[The task] Print every line below. Match each one exactly.

BEGIN

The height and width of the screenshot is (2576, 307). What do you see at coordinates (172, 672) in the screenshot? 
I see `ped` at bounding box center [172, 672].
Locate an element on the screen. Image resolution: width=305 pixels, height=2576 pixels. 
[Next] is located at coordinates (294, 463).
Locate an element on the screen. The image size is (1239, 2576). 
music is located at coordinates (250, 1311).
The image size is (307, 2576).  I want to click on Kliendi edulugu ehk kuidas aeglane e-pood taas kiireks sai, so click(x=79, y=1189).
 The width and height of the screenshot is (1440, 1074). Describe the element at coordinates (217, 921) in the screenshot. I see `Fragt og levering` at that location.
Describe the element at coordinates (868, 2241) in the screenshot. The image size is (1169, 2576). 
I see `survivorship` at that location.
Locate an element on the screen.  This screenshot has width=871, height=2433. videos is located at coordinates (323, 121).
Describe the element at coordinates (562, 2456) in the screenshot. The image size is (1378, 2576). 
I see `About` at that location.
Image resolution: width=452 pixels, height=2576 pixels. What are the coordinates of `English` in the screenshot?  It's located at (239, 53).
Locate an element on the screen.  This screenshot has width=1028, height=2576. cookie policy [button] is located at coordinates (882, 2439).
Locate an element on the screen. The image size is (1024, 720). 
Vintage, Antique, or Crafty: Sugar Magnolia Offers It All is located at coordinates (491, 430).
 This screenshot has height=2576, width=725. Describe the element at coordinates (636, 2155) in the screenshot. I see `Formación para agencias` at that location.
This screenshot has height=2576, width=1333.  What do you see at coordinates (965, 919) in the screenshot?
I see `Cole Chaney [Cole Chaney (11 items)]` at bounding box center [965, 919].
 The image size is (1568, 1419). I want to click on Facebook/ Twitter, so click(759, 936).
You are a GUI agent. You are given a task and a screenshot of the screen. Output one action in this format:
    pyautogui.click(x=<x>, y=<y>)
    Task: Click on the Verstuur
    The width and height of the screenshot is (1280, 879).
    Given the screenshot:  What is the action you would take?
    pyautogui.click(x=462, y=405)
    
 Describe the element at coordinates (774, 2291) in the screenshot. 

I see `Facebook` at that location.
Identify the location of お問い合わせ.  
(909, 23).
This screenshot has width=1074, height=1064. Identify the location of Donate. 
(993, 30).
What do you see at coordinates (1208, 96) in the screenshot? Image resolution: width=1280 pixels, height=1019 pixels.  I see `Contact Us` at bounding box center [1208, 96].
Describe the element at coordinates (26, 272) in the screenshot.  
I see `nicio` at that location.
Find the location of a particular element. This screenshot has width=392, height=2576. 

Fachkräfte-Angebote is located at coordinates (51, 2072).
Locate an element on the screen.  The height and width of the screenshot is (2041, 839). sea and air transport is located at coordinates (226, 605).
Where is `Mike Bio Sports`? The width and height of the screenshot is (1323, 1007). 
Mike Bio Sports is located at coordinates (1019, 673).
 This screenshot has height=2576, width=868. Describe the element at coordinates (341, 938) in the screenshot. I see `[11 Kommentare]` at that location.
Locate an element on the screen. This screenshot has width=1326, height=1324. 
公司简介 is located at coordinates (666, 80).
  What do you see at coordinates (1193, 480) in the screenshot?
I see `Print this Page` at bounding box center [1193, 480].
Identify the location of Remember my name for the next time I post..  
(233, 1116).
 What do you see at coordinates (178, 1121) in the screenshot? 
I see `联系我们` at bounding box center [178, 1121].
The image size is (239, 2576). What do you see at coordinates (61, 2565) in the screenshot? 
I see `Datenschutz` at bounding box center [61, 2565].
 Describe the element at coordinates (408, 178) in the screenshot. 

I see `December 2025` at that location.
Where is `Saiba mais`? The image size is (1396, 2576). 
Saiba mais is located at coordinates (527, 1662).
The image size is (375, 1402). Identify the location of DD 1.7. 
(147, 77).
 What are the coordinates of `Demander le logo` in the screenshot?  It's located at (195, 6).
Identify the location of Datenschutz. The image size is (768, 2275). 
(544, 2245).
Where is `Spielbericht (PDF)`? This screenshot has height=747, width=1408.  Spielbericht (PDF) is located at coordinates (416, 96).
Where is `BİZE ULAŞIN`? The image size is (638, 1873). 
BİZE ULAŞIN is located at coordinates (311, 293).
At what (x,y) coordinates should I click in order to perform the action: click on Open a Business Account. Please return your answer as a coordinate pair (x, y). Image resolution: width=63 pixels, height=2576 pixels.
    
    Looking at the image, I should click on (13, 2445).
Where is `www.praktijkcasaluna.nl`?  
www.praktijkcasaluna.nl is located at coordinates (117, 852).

END

[Exercise result]
The height and width of the screenshot is (2576, 307). What do you see at coordinates (172, 672) in the screenshot? 
I see `ped` at bounding box center [172, 672].
Locate an element on the screen. Image resolution: width=305 pixels, height=2576 pixels. 
[Next] is located at coordinates (294, 463).
Locate an element on the screen. The image size is (1239, 2576). 
music is located at coordinates (250, 1311).
The image size is (307, 2576).  I want to click on Kliendi edulugu ehk kuidas aeglane e-pood taas kiireks sai, so click(x=79, y=1189).
 The width and height of the screenshot is (1440, 1074). Describe the element at coordinates (217, 921) in the screenshot. I see `Fragt og levering` at that location.
Describe the element at coordinates (868, 2241) in the screenshot. The image size is (1169, 2576). 
I see `survivorship` at that location.
Locate an element on the screen.  This screenshot has width=871, height=2433. videos is located at coordinates (323, 121).
Describe the element at coordinates (562, 2456) in the screenshot. The image size is (1378, 2576). 
I see `About` at that location.
Image resolution: width=452 pixels, height=2576 pixels. What are the coordinates of `English` in the screenshot?  It's located at (239, 53).
Locate an element on the screen.  This screenshot has width=1028, height=2576. cookie policy [button] is located at coordinates (882, 2439).
Locate an element on the screen. The image size is (1024, 720). 
Vintage, Antique, or Crafty: Sugar Magnolia Offers It All is located at coordinates (491, 430).
 This screenshot has height=2576, width=725. Describe the element at coordinates (636, 2155) in the screenshot. I see `Formación para agencias` at that location.
This screenshot has height=2576, width=1333.  What do you see at coordinates (965, 919) in the screenshot?
I see `Cole Chaney [Cole Chaney (11 items)]` at bounding box center [965, 919].
 The image size is (1568, 1419). I want to click on Facebook/ Twitter, so click(759, 936).
You are a GUI agent. You are given a task and a screenshot of the screen. Output one action in this format:
    pyautogui.click(x=<x>, y=<y>)
    Task: Click on the Verstuur
    The width and height of the screenshot is (1280, 879).
    Given the screenshot:  What is the action you would take?
    pyautogui.click(x=462, y=405)
    
 Describe the element at coordinates (774, 2291) in the screenshot. 

I see `Facebook` at that location.
Identify the location of お問い合わせ.  
(909, 23).
This screenshot has width=1074, height=1064. Identify the location of Donate. 
(993, 30).
What do you see at coordinates (1208, 96) in the screenshot? Image resolution: width=1280 pixels, height=1019 pixels.  I see `Contact Us` at bounding box center [1208, 96].
Describe the element at coordinates (26, 272) in the screenshot.  
I see `nicio` at that location.
Find the location of a particular element. This screenshot has width=392, height=2576. 

Fachkräfte-Angebote is located at coordinates (51, 2072).
Locate an element on the screen.  The height and width of the screenshot is (2041, 839). sea and air transport is located at coordinates (226, 605).
Where is `Mike Bio Sports`? The width and height of the screenshot is (1323, 1007). 
Mike Bio Sports is located at coordinates (1019, 673).
 This screenshot has height=2576, width=868. Describe the element at coordinates (341, 938) in the screenshot. I see `[11 Kommentare]` at that location.
Locate an element on the screen. This screenshot has width=1326, height=1324. 
公司简介 is located at coordinates (666, 80).
  What do you see at coordinates (1193, 480) in the screenshot?
I see `Print this Page` at bounding box center [1193, 480].
Identify the location of Remember my name for the next time I post..  
(233, 1116).
 What do you see at coordinates (178, 1121) in the screenshot? 
I see `联系我们` at bounding box center [178, 1121].
The image size is (239, 2576). What do you see at coordinates (61, 2565) in the screenshot? 
I see `Datenschutz` at bounding box center [61, 2565].
 Describe the element at coordinates (408, 178) in the screenshot. 

I see `December 2025` at that location.
Where is `Saiba mais`? The image size is (1396, 2576). 
Saiba mais is located at coordinates (527, 1662).
The image size is (375, 1402). Identify the location of DD 1.7. 
(147, 77).
 What are the coordinates of `Demander le logo` in the screenshot?  It's located at (195, 6).
Identify the location of Datenschutz. The image size is (768, 2275). 
(544, 2245).
Where is `Spielbericht (PDF)`? This screenshot has height=747, width=1408.  Spielbericht (PDF) is located at coordinates (416, 96).
Where is `BİZE ULAŞIN`? The image size is (638, 1873). 
BİZE ULAŞIN is located at coordinates (311, 293).
At what (x,y) coordinates should I click in order to perform the action: click on Open a Business Account. Please return your answer as a coordinate pair (x, y). Image resolution: width=63 pixels, height=2576 pixels.
    
    Looking at the image, I should click on (13, 2445).
Where is `www.praktijkcasaluna.nl`?  
www.praktijkcasaluna.nl is located at coordinates (117, 852).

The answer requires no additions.